新病院9階、みどりの庭園が見えるホワイエを通り抜けた先にあるのが、臨床講堂です。大学と病院の講義・式典・イベントだけでなく、医療関係の学会やセミナー、病院主催の市民公開講座などの開催が予定されています。

新たな臨床講堂は、可変性を持った講義・会議・教育の場として多目的に活用することを目指しています。そこで客席として採用されたのが、移動観覧席とスタッキングチェア・フォールディングテーブルの組み合わせです。さらにステージも収納可能な移動式のため、講演会の時には階段状の客席と壇を創り上げることはもちろん、広いスペースが必要な時には全ての家具を収納して、平土間として活用することができます。災害時の救護スペースとしても多目的に活用可能です。

部屋の中央にはスライディングウォールも備えているため、空間を分割することも可能です。一つの空間を二つの居室として、中規模の会議や研修などに使えます。

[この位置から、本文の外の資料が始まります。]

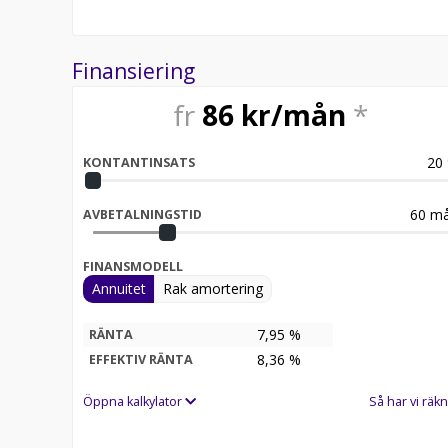
tillkommer. Månadskostnad exkl. moms.
Finansiering
fr
86
kr/mån
*
20
KONTANTINSATS
60
må
AVBETALNINGSTID
FINANSMODELL
Annuitet
Rak amortering
7,95 %
RÄNTA
8,36
%
EFFEKTIV RÄNTA
Öppna kalkylator
Så har vi räkn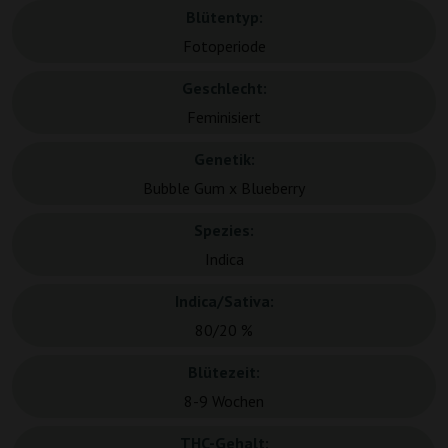
Blütentyp:
Fotoperiode
Geschlecht:
Feminisiert
Genetik:
Bubble Gum x Blueberry
Spezies:
Indica
Indica/Sativa:
80/20 %
Blütezeit:
8-9 Wochen
THC-Gehalt: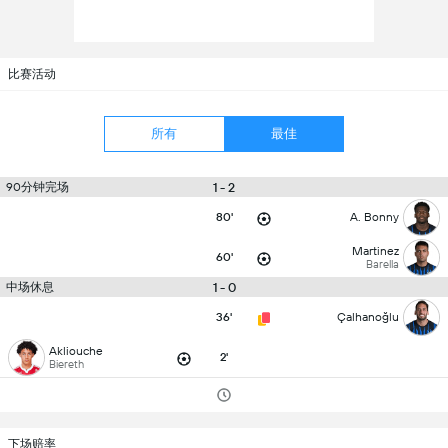
比赛活动
所有
最佳
90分钟完场
1 - 2
80'
A. Bonny
Martinez
60'
Barella
中场休息
1 - 0
36'
Çalhanoğlu
Akliouche
2'
Biereth
下场赔率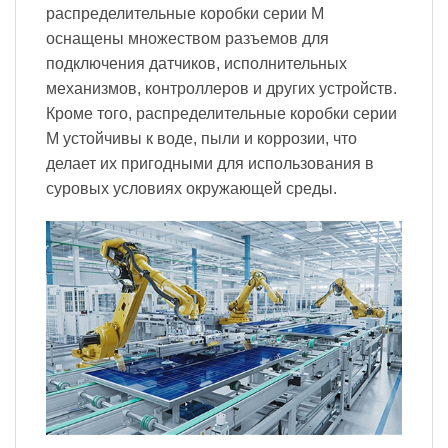
распределительные коробки серии M
оснащены множеством разъемов для
подключения датчиков, исполнительных
механизмов, контроллеров и других устройств.
Кроме того, распределительные коробки серии
M устойчивы к воде, пыли и коррозии, что
делает их пригодными для использования в
суровых условиях окружающей среды.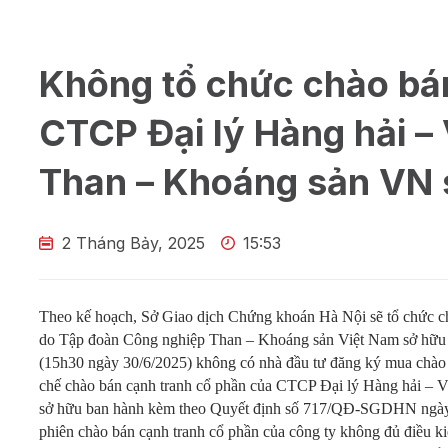
Không tổ chức chào bá
CTCP Đại lý Hàng hải –
Than – Khoáng sản VN 
2 Tháng Bảy, 2025
15:53
Theo kế hoạch, Sở Giao dịch Chứng khoán Hà Nội sẽ tổ chức c
do Tập đoàn Công nghiệp Than – Khoáng sản Việt Nam sở hữu và
(15h30 ngày 30/6/2025) không có nhà đầu tư đăng ký mua chào 
chế chào bán cạnh tranh cổ phần của CTCP Đại lý Hàng hải –
sở hữu ban hành kèm theo Quyết định số 717/QĐ-SGDHN ngày
phiên chào bán cạnh tranh cổ phần của công ty không đủ điều ki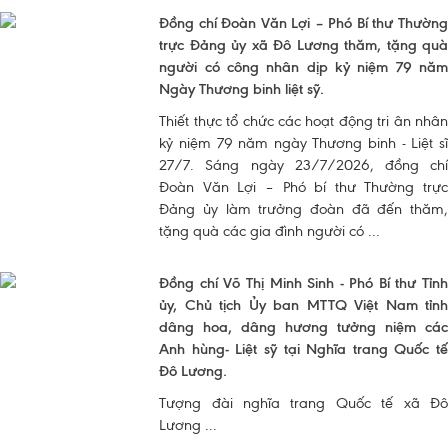
Đồng chí Đoàn Văn Lợi – Phó Bí thư Thường
trực Đảng ủy xã Đô Lương thăm, tặng quà
người có công nhân dịp kỷ niệm 79 năm
Ngày Thương binh liệt sỹ.
Thiết thực tổ chức các hoạt động tri ân nhân
kỷ niệm 79 năm ngày Thương binh - Liệt sĩ
27/7. Sáng ngày 23/7/2026, đồng chí
Đoàn Văn Lợi – Phó bí thư Thường trực
Đảng ủy làm trưởng đoàn đã đến thăm,
tặng quà các gia đình người có ...
Đồng chí Võ Thị Minh Sinh - Phó Bí thư Tỉnh
ủy, Chủ tịch Ủy ban MTTQ Việt Nam tỉnh
dâng hoa, dâng hương tưởng niệm các
Anh hùng- Liệt sỹ tại Nghĩa trang Quốc tế
Đô Lương.
Tượng đài nghĩa trang Quốc tế xã Đô
Lương ...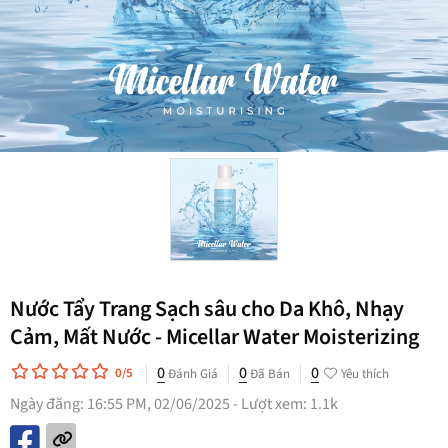
Nước Tẩy Trang Sạch sâu cho Da Khô, Nhạy
Cảm, Mất Nước - Micellar Water Moisterizing
0
0
0
0/5
Đánh Giá
Đã Bán
Yêu thích
Ngày đăng: 16:55 PM, 02/06/2025 - Lượt xem: 1.1k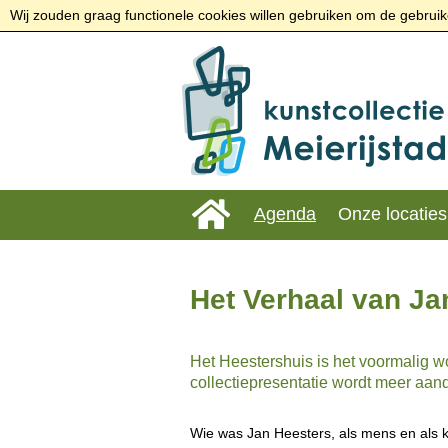
Wij zouden graag functionele cookies willen gebruiken om de gebruike
Agenda
Onze locaties
Het Verhaal van Ja
Het Heestershuis is het voormalig 
collectiepresentatie wordt meer aan
Wie was Jan Heesters, als mens en als 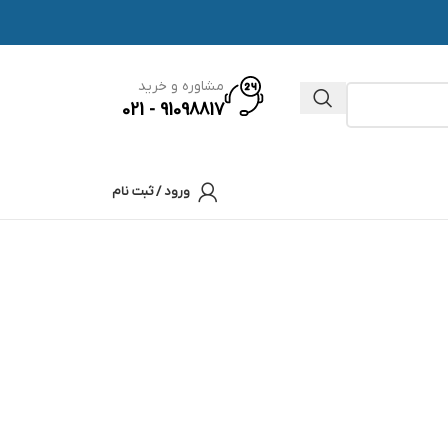
مشاوره و خرید
91098817 - 021
ورود / ثبت نام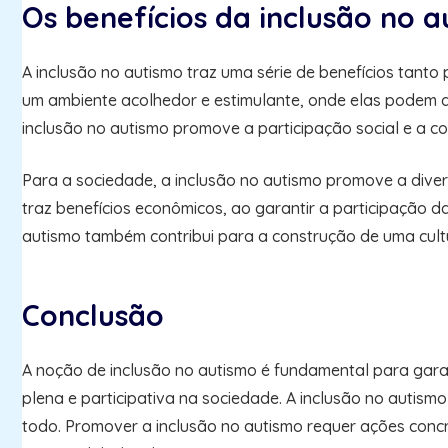
Os benefícios da inclusão no 
A inclusão no autismo traz uma série de benefícios tant
um ambiente acolhedor e estimulante, onde elas podem d
inclusão no autismo promove a participação social e a co
Para a sociedade, a inclusão no autismo promove a divers
traz benefícios econômicos, ao garantir a participação 
autismo também contribui para a construção de uma cultu
Conclusão
A noção de inclusão no autismo é fundamental para gara
plena e participativa na sociedade. A inclusão no autis
todo. Promover a inclusão no autismo requer ações concre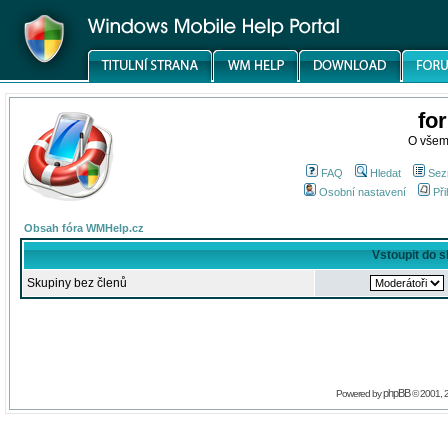
fo
O všem
FAQ
Hledat
Sez
Osobní nastavení
Při
Obsah fóra WMHelp.cz
Vstoupit do 
Skupiny bez členů
phpBB
Powered by
© 2001, 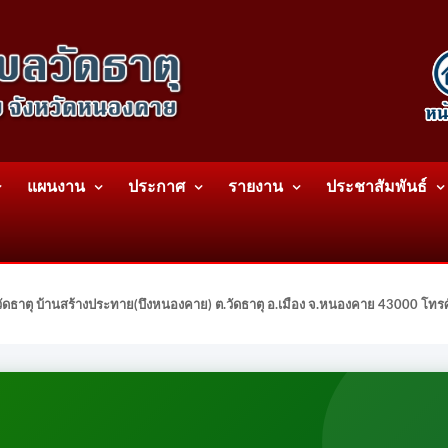
แผนงาน
ประกาศ
รายงาน
ประชาสัมพันธ์
ดธาตุ บ้านสร้างประทาย(บึงหนองคาย) ต.วัดธาตุ อ.เมือง จ.หนองคาย 43000 โท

03広めの座席スペースと大型スクリーンでゆったりとした空間に

華岡青洲記念病院
大会議室

世界で初めて全身麻酔を用いた外科手術(乳癌手術)を成功させた江戸時代の外科医、華岡青洲。2016年8月、直系子孫がその名を冠した「華岡青洲記念心臓血管クリニック」を札幌市豊平区で開院しました。2019年12月からは華岡青洲記念病院と名を改めています。

増築した新棟の地下には、98席の大会議室が設けられました。部屋の前方には手術室のモニターと繋がった大きなスクリーン(220インチ相当)が設置されており、リアルタイムで手術の状況を見ることができます。画面を多分割にして見たり大きな1画面として見たり、場面に応じた使い方が可能な設備が整っています。

限られた院内のスペースを少しでも有効に活用するために選ばれたのが、移動観覧席です。長時間に渡る手術でも集中して視聴できる環境づくりを目指した病院スタッフによる、こだわりのイスが搭載されています。
席は1段当たり320ミリメートルの段差があり、前に座った人の頭でスクリーンが隠れる心配がなく、講演者の顔もしっかりと見ることができます。イスの前後ピッチは1,000ミリメートルと広め。これも、前後の人の動きを気にせず、集中力を持って座るためのサイズです。観覧席を使用しない時には、リモートスイッチを取り付けてボタンを押すと、搭載されたイスと移動観覧席が電動でたたまれ、数分で部屋の後方へ収納できます。

収納した移動観覧席をスライディングウォールで目隠しすれば、座席があることにも気づかせない、フラットな空間の誕生。様々な用途への活用が期待できます。

※この記事は、過去に掲載した納入事例記事をテーマごとにご紹介しています。